Wherever the string "развития" appears in the entries below, return the line that holds it.

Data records
*** Begin section ***
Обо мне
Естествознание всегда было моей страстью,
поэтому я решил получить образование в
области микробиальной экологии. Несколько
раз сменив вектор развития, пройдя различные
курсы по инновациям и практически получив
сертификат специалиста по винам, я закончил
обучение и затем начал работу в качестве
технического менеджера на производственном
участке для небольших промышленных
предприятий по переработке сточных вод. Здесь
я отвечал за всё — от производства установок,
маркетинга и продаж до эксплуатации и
*** End section ***
*** Begin section ***
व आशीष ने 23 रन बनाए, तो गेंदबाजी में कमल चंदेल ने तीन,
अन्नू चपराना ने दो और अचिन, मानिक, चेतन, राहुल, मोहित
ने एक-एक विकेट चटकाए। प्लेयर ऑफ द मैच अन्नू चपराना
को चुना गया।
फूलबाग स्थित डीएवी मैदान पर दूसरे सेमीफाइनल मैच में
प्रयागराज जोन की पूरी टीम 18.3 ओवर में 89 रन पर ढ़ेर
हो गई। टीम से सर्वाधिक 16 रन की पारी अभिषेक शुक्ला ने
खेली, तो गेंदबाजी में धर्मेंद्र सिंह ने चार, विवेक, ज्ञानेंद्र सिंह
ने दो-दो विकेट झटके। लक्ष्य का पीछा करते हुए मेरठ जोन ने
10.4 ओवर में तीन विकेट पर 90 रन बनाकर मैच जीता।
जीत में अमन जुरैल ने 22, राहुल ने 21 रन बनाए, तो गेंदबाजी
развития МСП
*** End section ***
• **Your response**
раз сменив вектор развития, пройдя различные
развития МСП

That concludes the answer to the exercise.